Was ist die beste Begründung für die Existenz objektiver moralischer Werte und Pflichten? Was begründet sie? Was macht bestimmte Taten gut oder böse, richtig oder falsch? Wenn Gott nicht existiert, welche Grundlage gibt es dann für objektive Werte und Pflichten? Kann die Wissenschaft Antworten auf Fragen der Moral geben? Der Neo-Atheist Sam Harris bejaht dies.

Ursprünglich veröffentlicht im Herbst 2012 in Enrichment.

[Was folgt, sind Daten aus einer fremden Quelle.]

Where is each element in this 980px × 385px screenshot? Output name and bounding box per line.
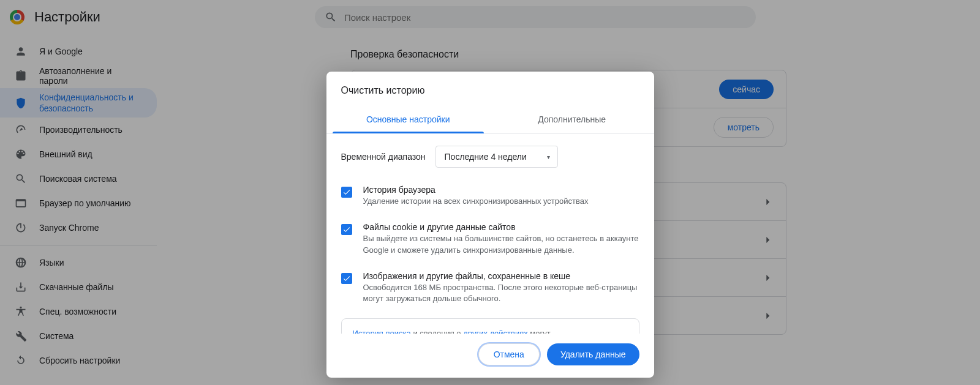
info-box: История поиска и сведения о других дейст…: [341, 318, 639, 334]
checkbox-cache[interactable]: [341, 273, 352, 284]
check-subtitle: Вы выйдете из системы на большинстве сай…: [363, 233, 639, 256]
dialog-body: Временной диапазон Последние 4 недели Ис…: [326, 133, 654, 334]
cancel-button[interactable]: Отмена: [478, 343, 540, 365]
clear-data-button[interactable]: Удалить данные: [547, 343, 639, 365]
dialog-title: Очистить историю: [326, 72, 654, 106]
check-title: Изображения и другие файлы, сохраненные …: [363, 271, 639, 281]
check-subtitle: Удаление истории на всех синхронизирован…: [363, 196, 589, 207]
info-text: и сведения о: [411, 329, 463, 334]
time-range-value: Последние 4 недели: [445, 152, 527, 162]
clear-history-dialog: Очистить историю Основные настройки Допо…: [326, 72, 654, 378]
check-title: История браузера: [363, 185, 589, 195]
check-row-cookies[interactable]: Файлы cookie и другие данные сайтов Вы в…: [341, 215, 639, 264]
time-range-row: Временной диапазон Последние 4 недели: [341, 136, 639, 178]
other-activity-link[interactable]: других действиях: [463, 329, 528, 334]
time-range-select[interactable]: Последние 4 недели: [435, 146, 558, 168]
modal-overlay: Очистить историю Основные настройки Допо…: [0, 0, 980, 385]
check-icon: [342, 225, 351, 234]
dialog-footer: Отмена Удалить данные: [326, 334, 654, 378]
search-history-link[interactable]: История поиска: [353, 329, 411, 334]
tab-basic[interactable]: Основные настройки: [326, 106, 491, 133]
check-subtitle: Освободится 168 МБ пространства. После э…: [363, 282, 639, 305]
check-row-cache[interactable]: Изображения и другие файлы, сохраненные …: [341, 264, 639, 313]
checkbox-browsing-history[interactable]: [341, 187, 352, 198]
tab-advanced[interactable]: Дополнительные: [490, 106, 654, 133]
check-row-browsing-history[interactable]: История браузера Удаление истории на все…: [341, 178, 639, 215]
dialog-tabs: Основные настройки Дополнительные: [326, 106, 654, 133]
check-icon: [342, 188, 351, 196]
info-text: могут: [528, 329, 551, 334]
check-icon: [342, 274, 351, 283]
checkbox-cookies[interactable]: [341, 224, 352, 235]
check-title: Файлы cookie и другие данные сайтов: [363, 222, 639, 232]
time-range-label: Временной диапазон: [341, 152, 426, 162]
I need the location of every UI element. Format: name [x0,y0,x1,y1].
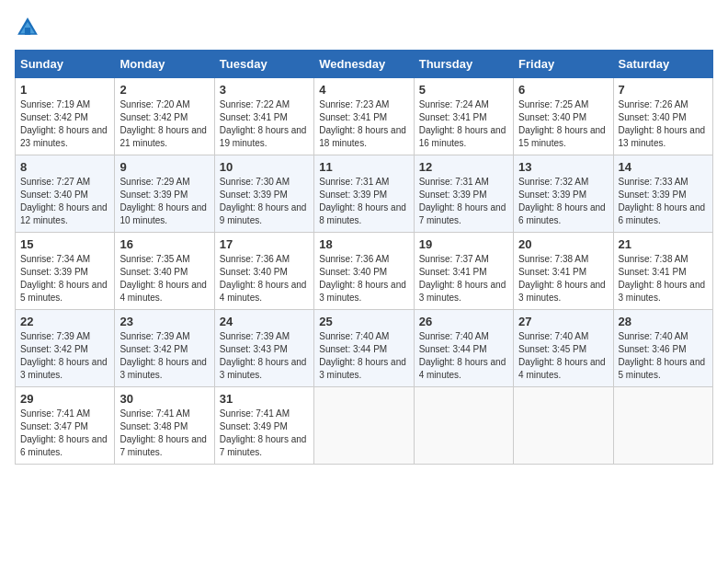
calendar-cell: 20 Sunrise: 7:38 AM Sunset: 3:41 PM Dayl… [514,233,613,310]
cell-info: Sunrise: 7:19 AM Sunset: 3:42 PM Dayligh… [20,98,109,150]
cell-info: Sunrise: 7:23 AM Sunset: 3:41 PM Dayligh… [319,98,408,150]
cell-info: Sunrise: 7:40 AM Sunset: 3:44 PM Dayligh… [419,330,508,382]
cell-info: Sunrise: 7:36 AM Sunset: 3:40 PM Dayligh… [220,253,309,304]
day-number: 24 [220,315,309,328]
day-number: 9 [119,160,209,174]
calendar-header-row: SundayMondayTuesdayWednesdayThursdayFrid… [16,51,713,78]
calendar-cell: 15 Sunrise: 7:34 AM Sunset: 3:39 PM Dayl… [16,233,115,310]
day-number: 13 [518,160,608,174]
cell-info: Sunrise: 7:27 AM Sunset: 3:40 PM Dayligh… [20,176,109,227]
day-number: 27 [518,315,608,328]
calendar-cell: 7 Sunrise: 7:26 AM Sunset: 3:40 PM Dayli… [613,78,712,155]
cell-info: Sunrise: 7:40 AM Sunset: 3:44 PM Dayligh… [319,330,408,382]
cell-info: Sunrise: 7:36 AM Sunset: 3:40 PM Dayligh… [319,253,408,304]
calendar-cell: 16 Sunrise: 7:35 AM Sunset: 3:40 PM Dayl… [115,233,214,310]
calendar-cell: 11 Sunrise: 7:31 AM Sunset: 3:39 PM Dayl… [314,155,414,233]
calendar-week-row: 22 Sunrise: 7:39 AM Sunset: 3:42 PM Dayl… [16,310,713,387]
day-number: 1 [20,83,109,97]
day-number: 28 [619,315,708,328]
logo-icon [15,15,40,40]
day-number: 2 [119,83,209,97]
calendar-cell [314,387,414,465]
day-number: 15 [20,237,109,251]
calendar-cell: 29 Sunrise: 7:41 AM Sunset: 3:47 PM Dayl… [16,387,115,465]
cell-info: Sunrise: 7:41 AM Sunset: 3:47 PM Dayligh… [20,408,109,459]
cell-info: Sunrise: 7:26 AM Sunset: 3:40 PM Dayligh… [619,98,708,150]
calendar-cell: 19 Sunrise: 7:37 AM Sunset: 3:41 PM Dayl… [414,233,513,310]
calendar-cell: 6 Sunrise: 7:25 AM Sunset: 3:40 PM Dayli… [514,78,613,155]
calendar-cell: 24 Sunrise: 7:39 AM Sunset: 3:43 PM Dayl… [214,310,313,387]
calendar-cell: 21 Sunrise: 7:38 AM Sunset: 3:41 PM Dayl… [613,233,712,310]
svg-rect-2 [25,28,30,35]
cell-info: Sunrise: 7:37 AM Sunset: 3:41 PM Dayligh… [419,253,508,304]
day-number: 30 [119,392,209,406]
cell-info: Sunrise: 7:33 AM Sunset: 3:39 PM Dayligh… [619,176,708,227]
calendar-cell [514,387,613,465]
calendar-week-row: 15 Sunrise: 7:34 AM Sunset: 3:39 PM Dayl… [16,233,713,310]
calendar-cell: 5 Sunrise: 7:24 AM Sunset: 3:41 PM Dayli… [414,78,513,155]
day-header-tuesday: Tuesday [214,51,313,78]
day-number: 4 [319,83,408,97]
calendar-cell: 13 Sunrise: 7:32 AM Sunset: 3:39 PM Dayl… [514,155,613,233]
calendar-week-row: 1 Sunrise: 7:19 AM Sunset: 3:42 PM Dayli… [16,78,713,155]
calendar-cell: 3 Sunrise: 7:22 AM Sunset: 3:41 PM Dayli… [214,78,313,155]
cell-info: Sunrise: 7:24 AM Sunset: 3:41 PM Dayligh… [419,98,508,150]
day-header-sunday: Sunday [16,51,115,78]
calendar-cell: 4 Sunrise: 7:23 AM Sunset: 3:41 PM Dayli… [314,78,414,155]
day-header-wednesday: Wednesday [314,51,414,78]
day-number: 19 [419,237,508,251]
calendar-cell: 10 Sunrise: 7:30 AM Sunset: 3:39 PM Dayl… [214,155,313,233]
calendar-cell: 12 Sunrise: 7:31 AM Sunset: 3:39 PM Dayl… [414,155,513,233]
calendar-cell: 23 Sunrise: 7:39 AM Sunset: 3:42 PM Dayl… [115,310,214,387]
calendar-cell [613,387,712,465]
cell-info: Sunrise: 7:39 AM Sunset: 3:43 PM Dayligh… [220,330,309,382]
cell-info: Sunrise: 7:39 AM Sunset: 3:42 PM Dayligh… [119,330,209,382]
cell-info: Sunrise: 7:41 AM Sunset: 3:49 PM Dayligh… [220,408,309,459]
cell-info: Sunrise: 7:30 AM Sunset: 3:39 PM Dayligh… [220,176,309,227]
cell-info: Sunrise: 7:41 AM Sunset: 3:48 PM Dayligh… [119,408,209,459]
cell-info: Sunrise: 7:32 AM Sunset: 3:39 PM Dayligh… [518,176,608,227]
day-number: 10 [220,160,309,174]
day-number: 29 [20,392,109,406]
calendar-cell: 25 Sunrise: 7:40 AM Sunset: 3:44 PM Dayl… [314,310,414,387]
logo [15,15,44,40]
calendar-cell: 18 Sunrise: 7:36 AM Sunset: 3:40 PM Dayl… [314,233,414,310]
day-number: 20 [518,237,608,251]
cell-info: Sunrise: 7:38 AM Sunset: 3:41 PM Dayligh… [518,253,608,304]
calendar-cell: 22 Sunrise: 7:39 AM Sunset: 3:42 PM Dayl… [16,310,115,387]
cell-info: Sunrise: 7:25 AM Sunset: 3:40 PM Dayligh… [518,98,608,150]
cell-info: Sunrise: 7:34 AM Sunset: 3:39 PM Dayligh… [20,253,109,304]
day-number: 8 [20,160,109,174]
day-number: 22 [20,315,109,328]
day-number: 6 [518,83,608,97]
cell-info: Sunrise: 7:35 AM Sunset: 3:40 PM Dayligh… [119,253,209,304]
calendar-cell: 30 Sunrise: 7:41 AM Sunset: 3:48 PM Dayl… [115,387,214,465]
calendar-table: SundayMondayTuesdayWednesdayThursdayFrid… [15,50,713,465]
calendar-cell: 26 Sunrise: 7:40 AM Sunset: 3:44 PM Dayl… [414,310,513,387]
calendar-cell: 28 Sunrise: 7:40 AM Sunset: 3:46 PM Dayl… [613,310,712,387]
cell-info: Sunrise: 7:40 AM Sunset: 3:45 PM Dayligh… [518,330,608,382]
calendar-cell: 2 Sunrise: 7:20 AM Sunset: 3:42 PM Dayli… [115,78,214,155]
day-number: 3 [220,83,309,97]
cell-info: Sunrise: 7:29 AM Sunset: 3:39 PM Dayligh… [119,176,209,227]
calendar-cell: 17 Sunrise: 7:36 AM Sunset: 3:40 PM Dayl… [214,233,313,310]
day-number: 17 [220,237,309,251]
calendar-cell: 1 Sunrise: 7:19 AM Sunset: 3:42 PM Dayli… [16,78,115,155]
day-header-saturday: Saturday [613,51,712,78]
day-number: 5 [419,83,508,97]
day-number: 18 [319,237,408,251]
calendar-cell [414,387,513,465]
calendar-cell: 9 Sunrise: 7:29 AM Sunset: 3:39 PM Dayli… [115,155,214,233]
cell-info: Sunrise: 7:31 AM Sunset: 3:39 PM Dayligh… [419,176,508,227]
day-number: 16 [119,237,209,251]
day-number: 25 [319,315,408,328]
page-header [15,15,713,40]
calendar-week-row: 8 Sunrise: 7:27 AM Sunset: 3:40 PM Dayli… [16,155,713,233]
calendar-cell: 8 Sunrise: 7:27 AM Sunset: 3:40 PM Dayli… [16,155,115,233]
calendar-body: 1 Sunrise: 7:19 AM Sunset: 3:42 PM Dayli… [16,78,713,465]
calendar-week-row: 29 Sunrise: 7:41 AM Sunset: 3:47 PM Dayl… [16,387,713,465]
day-header-friday: Friday [514,51,613,78]
calendar-cell: 27 Sunrise: 7:40 AM Sunset: 3:45 PM Dayl… [514,310,613,387]
cell-info: Sunrise: 7:40 AM Sunset: 3:46 PM Dayligh… [619,330,708,382]
day-number: 26 [419,315,508,328]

Ein großes Verdienst von Sam Harris‘ neuestem Buch The Moral Landscape ist seine entschiedene Bekräftigung der Objektivität moralischer Werte und Pflichten. Wer sagt, dass moralische Werte und Pflichten objektiv sind, sagt damit, dass sie unabhängig von menschlichen Meinungen gültig und bindend sind. Wer zum Beispiel sagt, dass der Holocaust objektiv böse war, sagt damit, dass er böse war, obwohl die Nazis, die ihn durchführten, ihn für gut hielten. Und er wäre selbst dann böse gewesen, wenn die Nazis den Zweiten Weltkrieg gewonnen hätten und es ihnen gelungen wäre, alle Andersdenkenden einer Gehirnwäsche zu unterziehen oder zu vernichten, sodass nur die übriggeblieben wären, die den Holocaust für gut hielten.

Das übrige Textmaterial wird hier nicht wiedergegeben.